Abstract

Machine learning (ML) models are often modelled to predict cancer prognosis but rarely consider spatial factors in a region. Hence this study explored machine learning algorithms utilising Local Government Areas (LGAs) in Queensland, Australia to spatially predict 3- and 5-year prognosis of oral cancer patients and provide clinical interpretability of the predicted outcome made by the ML model. Data from a total of 3,841 oral cancer patients were retrieved from the Queensland Cancer Registry (QCR). Synthesizing minority oversampling technique together with edited nearest neighbours (SMOTE-ENN) was used to pre-process unbalanced datasets. Five ML models: logistic regression, random forest classifier, XGBoost, Gaussian Naïve Bayes and Voting Classifier were trained. Predictive features were age, sex, LGAs, tumour site and differentiation. Outcomes were 3- and 5-year overall survival of patients. Model performances on test set were evaluated using area under the curve and F1 scores.
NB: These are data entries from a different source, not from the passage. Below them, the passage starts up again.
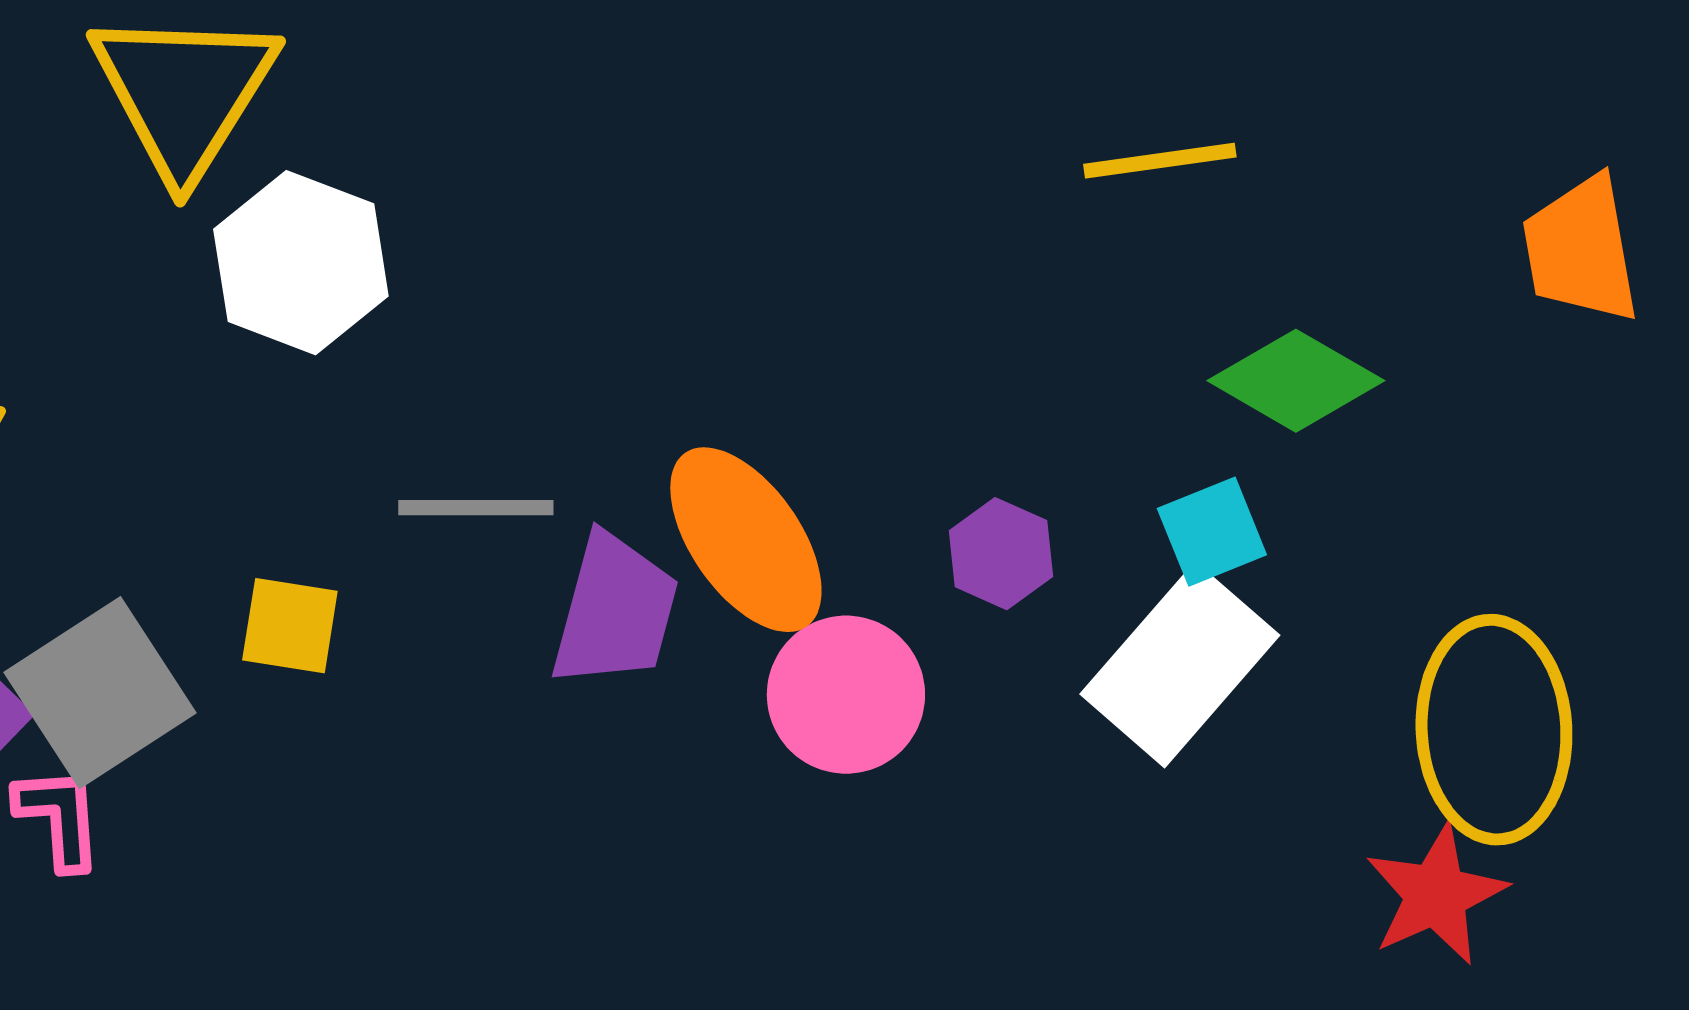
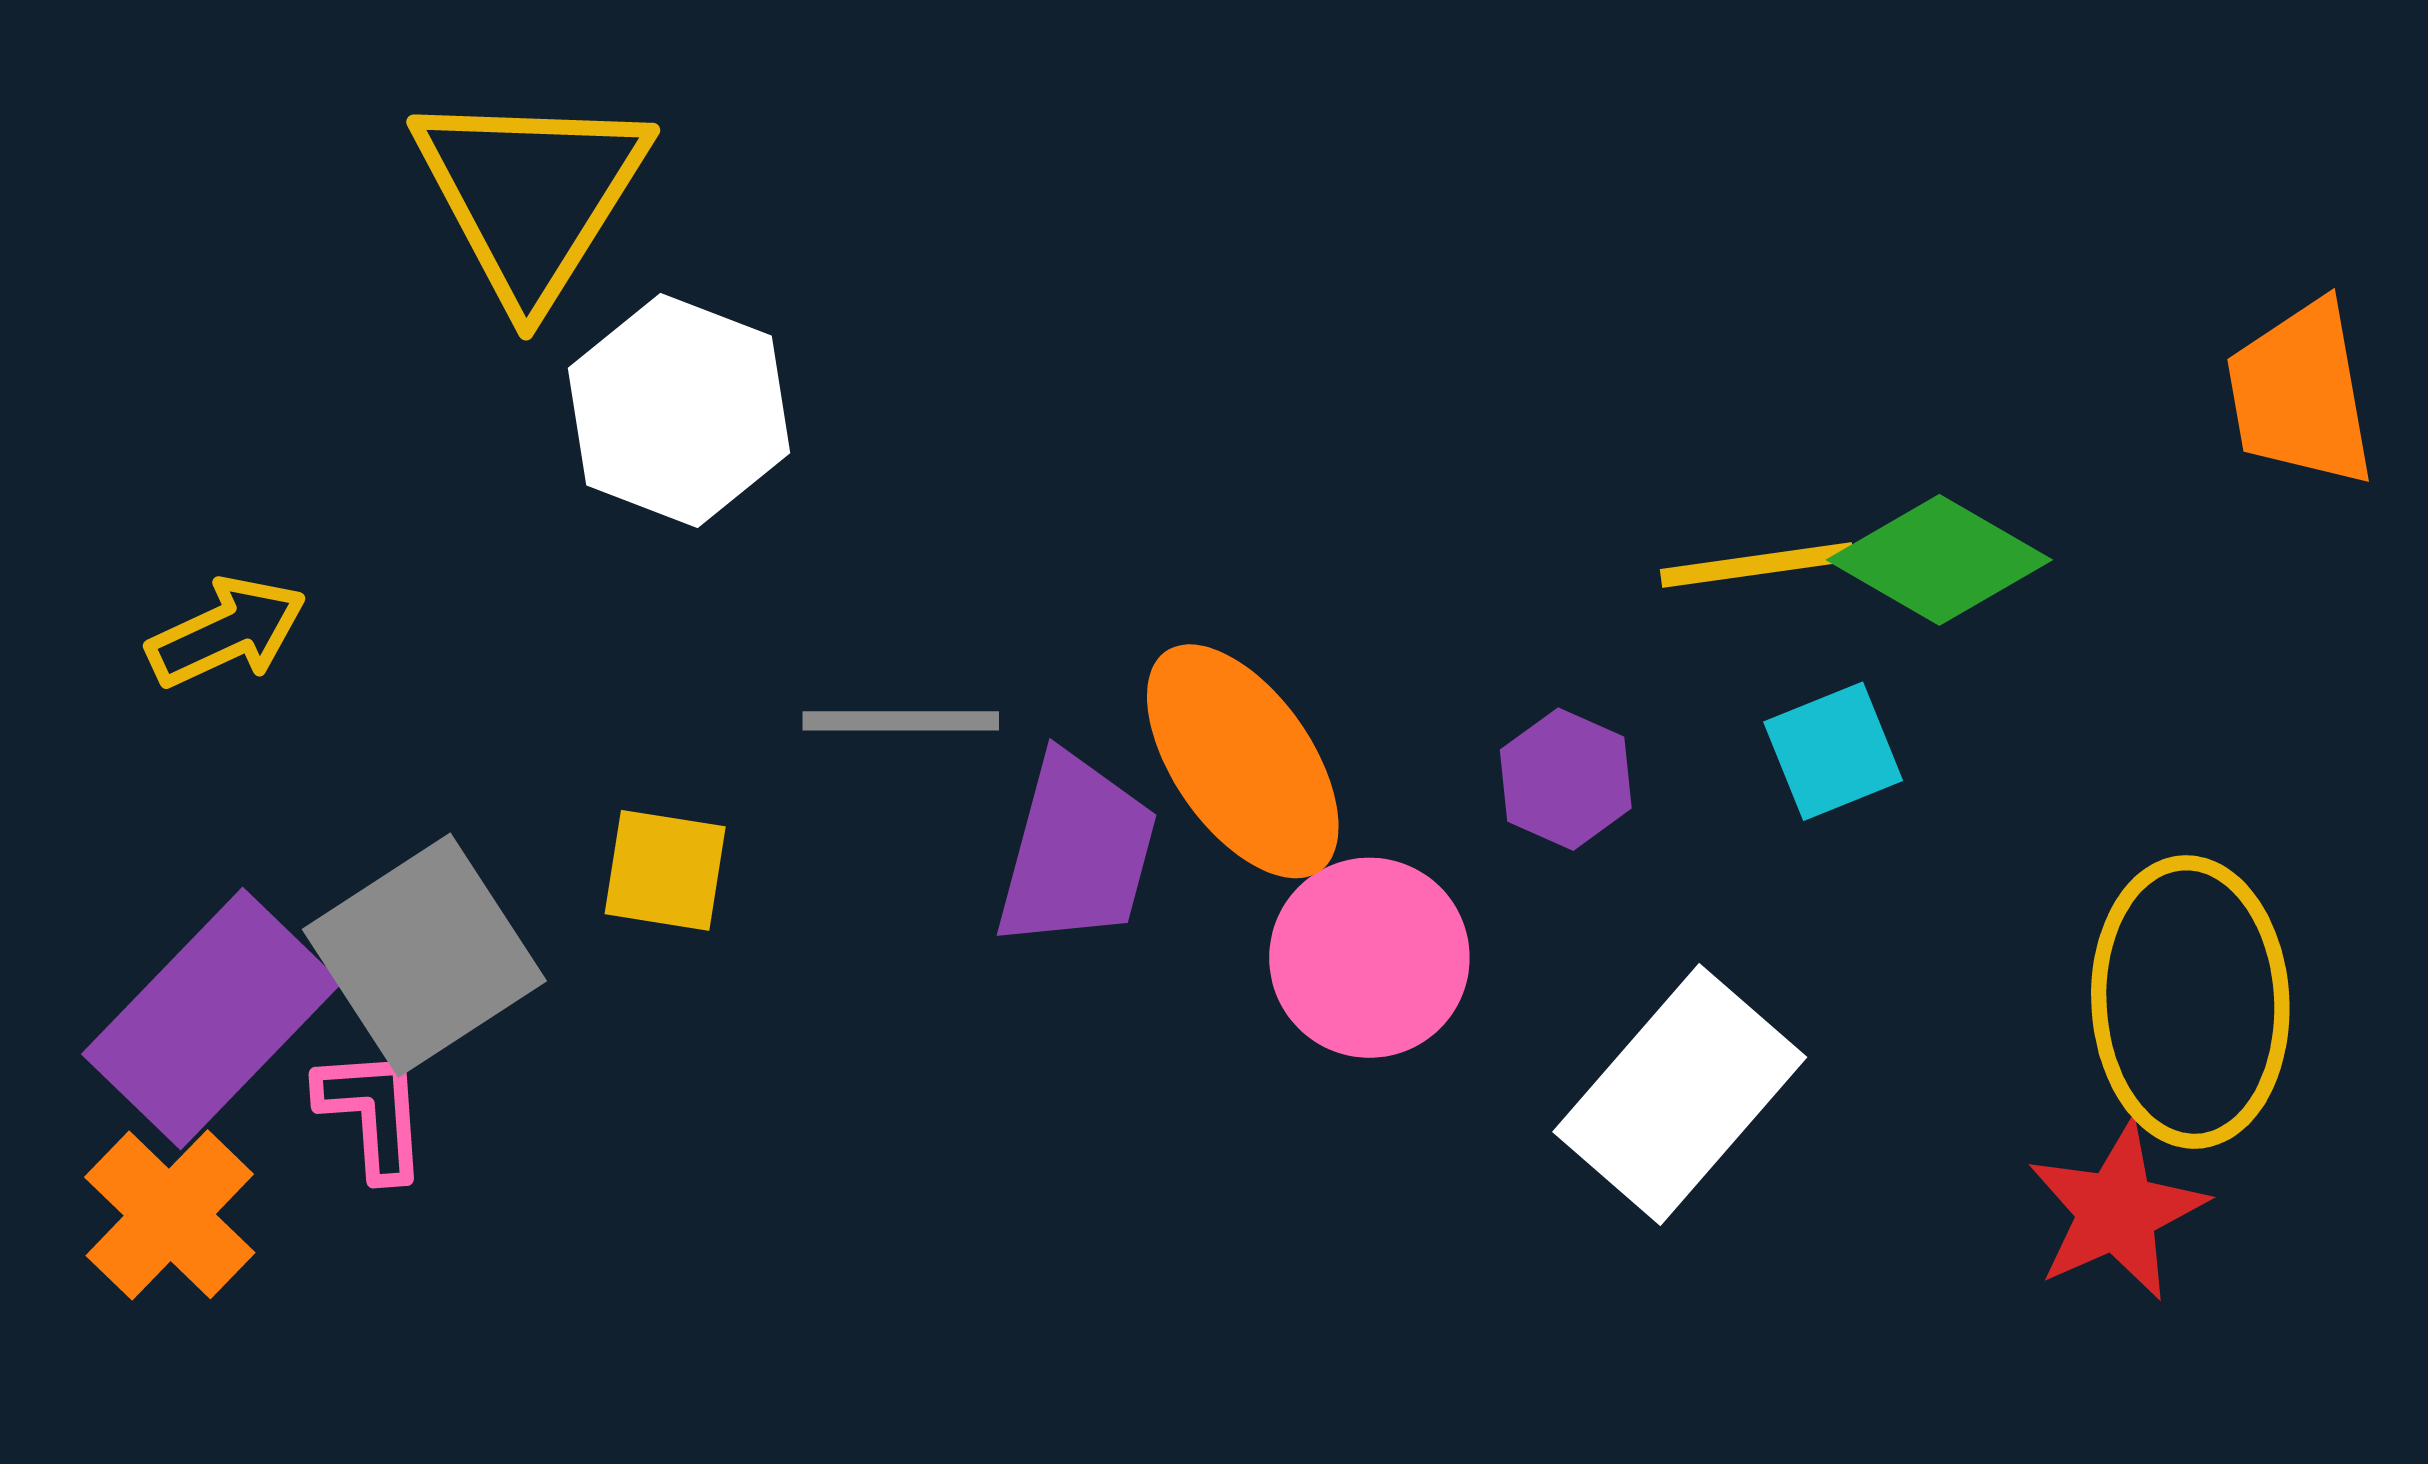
yellow line: (1160, 161) -> (1757, 565), moved
white rectangle: (1180, 665) -> (1680, 1095), moved

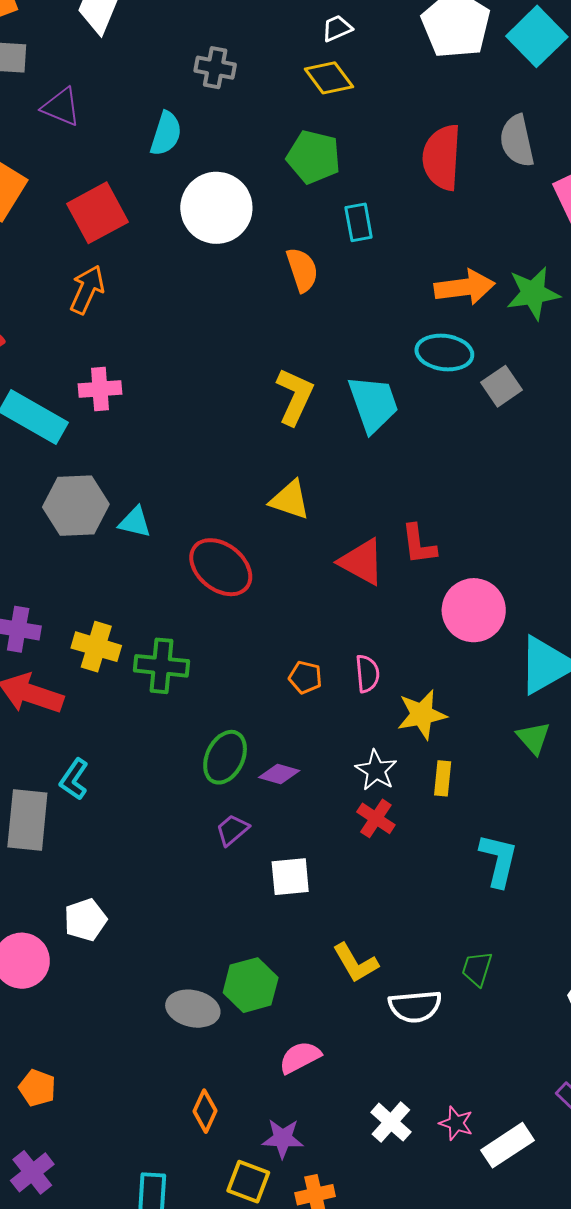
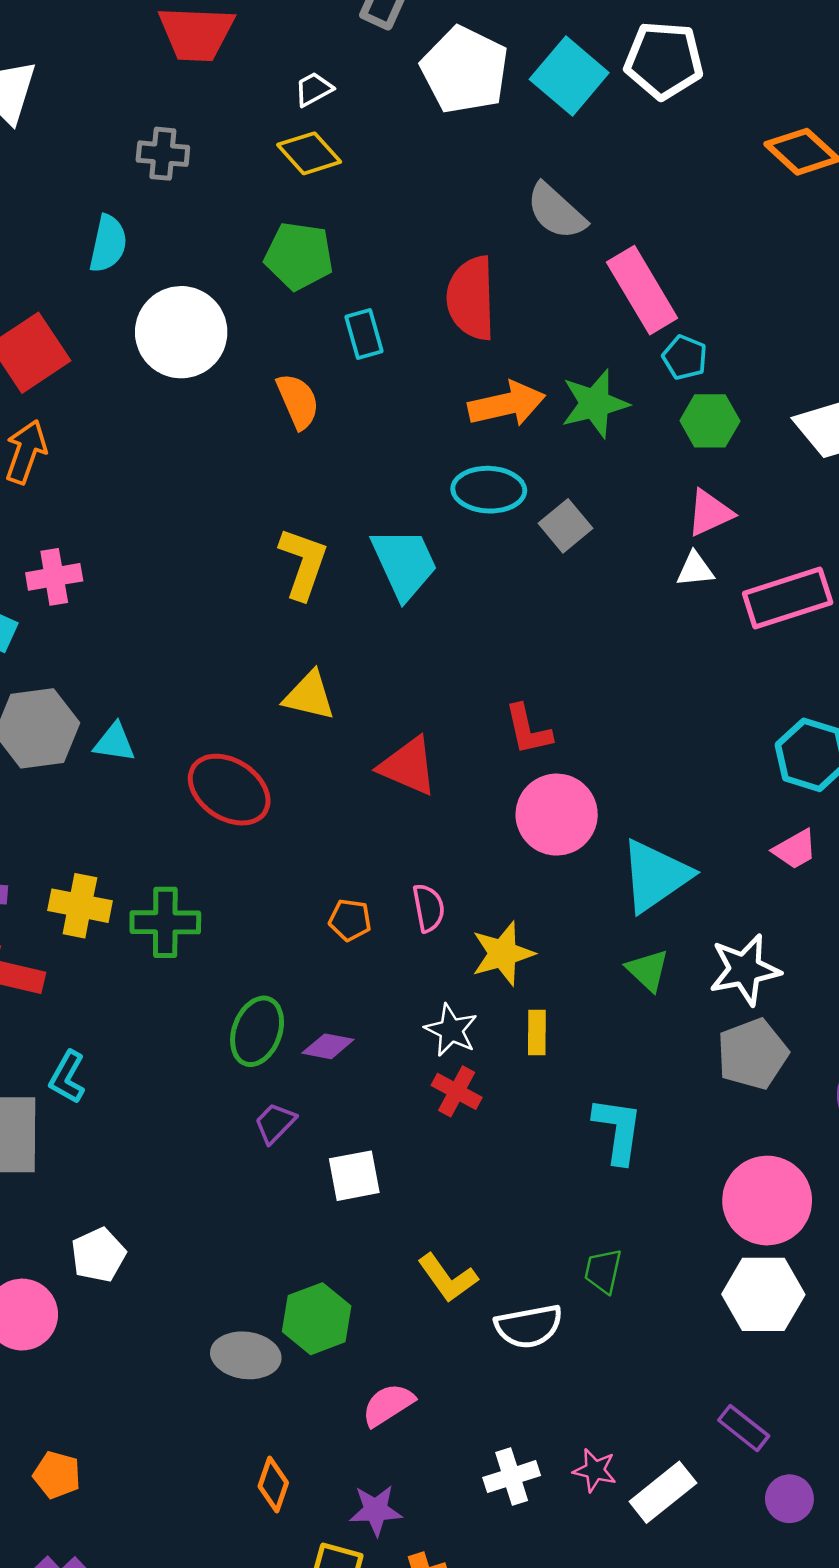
gray semicircle: (517, 141) -> (556, 211), turned -30
red semicircle: (442, 157) -> (471, 298), moved
red L-shape: (419, 544) -> (528, 730), moved
white cross: (391, 1122) -> (512, 1477), turned 36

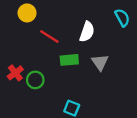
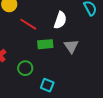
green circle: (35, 80) -> (25, 68), moved

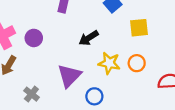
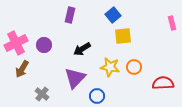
yellow square: (139, 28) -> (123, 36), moved
black arrow: (89, 38) -> (82, 49), moved

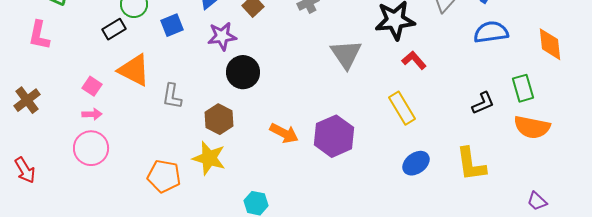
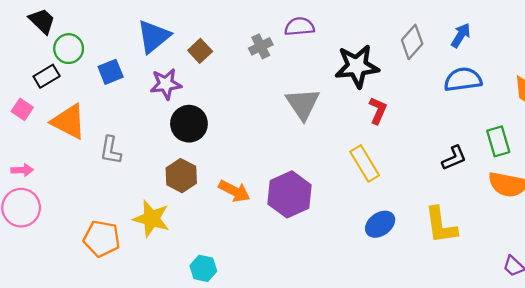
red L-shape: (414, 60) -> (378, 110), turned 65
pink square: (92, 86) -> (22, 109), moved
brown hexagon: (219, 119) -> (181, 176), moved

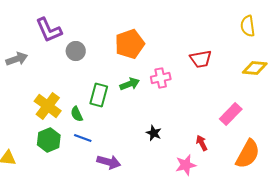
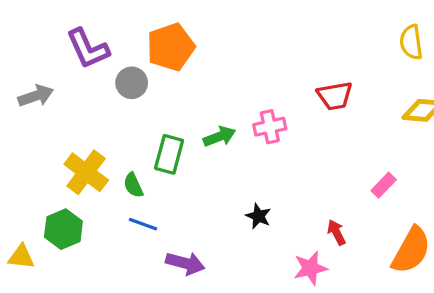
orange pentagon: (130, 44) -> (171, 47), moved
pink rectangle: (231, 114) -> (384, 185), size x0.7
green hexagon: (49, 140) -> (63, 229), moved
SHapley Additive exPlanations (SHAP) method was applied to the best performing model for model interpretation of the predicted outcome. The Voting Classifier was the best performing model with F1 score of 0.58 and 0.64 for 3- and 5-year overall survival, respectively. Age was the most important feature in the Voting Classifier in 3- and 5-year prognosis prediction. LGAs at diagnosis was the top 3 predictive feature for both 3- and 5-year models. The Voting Classifier demonstrated the best overall performance in classifying both 3- and 5-year overall survival of oral cancer patients in Queensland. SHAP method provided clinical understanding of the predictive features of the Voting Classifier.